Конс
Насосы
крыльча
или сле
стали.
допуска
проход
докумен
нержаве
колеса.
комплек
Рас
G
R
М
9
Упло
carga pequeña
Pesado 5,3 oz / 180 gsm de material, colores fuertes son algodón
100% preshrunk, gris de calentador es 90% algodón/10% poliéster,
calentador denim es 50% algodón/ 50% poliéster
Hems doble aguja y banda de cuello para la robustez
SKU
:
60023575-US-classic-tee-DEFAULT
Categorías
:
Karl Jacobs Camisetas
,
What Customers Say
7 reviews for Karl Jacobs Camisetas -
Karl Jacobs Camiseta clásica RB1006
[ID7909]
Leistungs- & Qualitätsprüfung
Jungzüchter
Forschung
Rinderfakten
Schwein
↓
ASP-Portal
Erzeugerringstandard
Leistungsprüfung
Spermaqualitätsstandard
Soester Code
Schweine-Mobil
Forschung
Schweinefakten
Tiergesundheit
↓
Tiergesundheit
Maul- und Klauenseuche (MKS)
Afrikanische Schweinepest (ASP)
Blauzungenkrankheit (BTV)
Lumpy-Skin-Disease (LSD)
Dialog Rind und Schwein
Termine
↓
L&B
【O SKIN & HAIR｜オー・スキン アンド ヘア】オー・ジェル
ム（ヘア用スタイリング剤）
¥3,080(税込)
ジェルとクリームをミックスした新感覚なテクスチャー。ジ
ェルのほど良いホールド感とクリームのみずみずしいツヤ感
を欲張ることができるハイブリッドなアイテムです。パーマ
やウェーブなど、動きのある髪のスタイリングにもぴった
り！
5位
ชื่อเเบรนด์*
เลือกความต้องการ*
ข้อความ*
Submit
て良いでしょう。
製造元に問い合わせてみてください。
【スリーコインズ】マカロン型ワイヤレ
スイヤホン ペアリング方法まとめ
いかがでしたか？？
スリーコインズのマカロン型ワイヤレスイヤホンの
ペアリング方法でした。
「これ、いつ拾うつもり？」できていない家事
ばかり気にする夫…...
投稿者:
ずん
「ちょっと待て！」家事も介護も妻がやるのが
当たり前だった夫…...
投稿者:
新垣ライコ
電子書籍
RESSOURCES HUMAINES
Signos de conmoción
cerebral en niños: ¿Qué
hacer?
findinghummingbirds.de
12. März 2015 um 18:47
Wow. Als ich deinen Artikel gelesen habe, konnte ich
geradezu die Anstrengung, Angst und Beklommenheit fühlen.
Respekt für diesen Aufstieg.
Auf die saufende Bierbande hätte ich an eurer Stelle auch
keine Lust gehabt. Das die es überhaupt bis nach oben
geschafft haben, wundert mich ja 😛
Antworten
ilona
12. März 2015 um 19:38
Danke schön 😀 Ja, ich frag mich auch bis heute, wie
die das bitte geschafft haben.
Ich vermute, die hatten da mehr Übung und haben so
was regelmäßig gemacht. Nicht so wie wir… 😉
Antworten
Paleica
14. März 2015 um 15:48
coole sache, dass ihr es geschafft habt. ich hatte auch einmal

#### Work instructions
Please output the line that contains "die das bitte geschafft haben." and every line after it in the entries above, exactly, and nothing more.

#### Reply to the task
die das bitte geschafft haben.
Ich vermute, die hatten da mehr Übung und haben so
was regelmäßig gemacht. Nicht so wie wir… 😉
Antworten
Paleica
14. März 2015 um 15:48
coole sache, dass ihr es geschafft habt. ich hatte auch einmal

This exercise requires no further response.